* **Work required**:
Quote all lines below exactly. Images stay out.

* **Extracted information**:

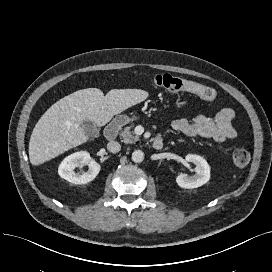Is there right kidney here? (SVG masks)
<instances>
[{
  "instance_id": "right-kidney-1",
  "label": "right kidney",
  "mask_w": 272,
  "mask_h": 272,
  "mask_svg": "<svg viewBox=\"0 0 272 272\" xmlns=\"http://www.w3.org/2000/svg\"><path fill=\"white\" fill-rule=\"evenodd\" d=\"M88 165L89 169L83 174L75 173L74 169ZM100 165L86 151H80L67 156L58 167V174L73 184H86L95 179L100 172Z\"/></svg>"
}]
</instances>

* **Result for this exercise**:
Is there right kidney here? (SVG masks)
<instances>
[{
  "instance_id": "right-kidney-1",
  "label": "right kidney",
  "mask_w": 272,
  "mask_h": 272,
  "mask_svg": "<svg viewBox=\"0 0 272 272\" xmlns=\"http://www.w3.org/2000/svg\"><path fill=\"white\" fill-rule=\"evenodd\" d=\"M88 165L89 169L83 174L75 173L74 169ZM100 165L86 151H80L67 156L58 167V174L73 184H86L95 179L100 172Z\"/></svg>"
}]
</instances>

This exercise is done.